Extramural collaborators include investigators at the United States Army Medical Institute of Infectious Diseases (Drs. Robert Ulrich and Kamal Saikh), with whom we are studying the role of the adaptor molecule MyD88 in the innate immune response and structure/function relationships in dual-specificity phosphatases. Working with Dr. Pamela Glass (USAMRIID) and Dr. Patricia Legler of the US Naval Research Laboratory, we are using X-ray crystallography to facilitate the development of inhibitors of Venezuelan Equine Encephalitis Virus protease and related enzymes from Chikungunya virus and Middle East Respiratory Syndrome coronavirus). To this end, a high-resolution crystal structure of VEEV protease has recently been determined.
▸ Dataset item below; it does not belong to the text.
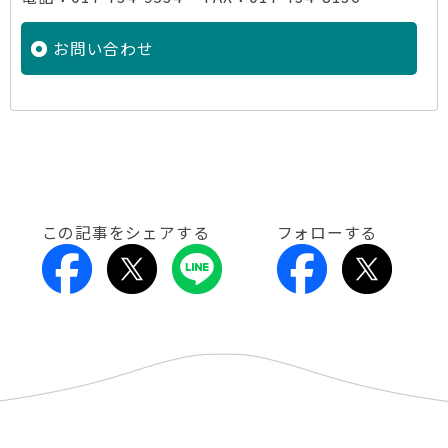
お問い合わせ
この記事をシェアする
フォローする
Finally, the Protein Engineering Section continues to contribute to the development of new and improved methods and reagents for the production of recombinant proteins. In particular, we are interested in understanding how certain highly soluble proteins can prevent the aggregation and promote the proper folding of their fusion partners, and in enzymatic reagents for the removal of affinity tags.
This page was last updated on 4/10/2014.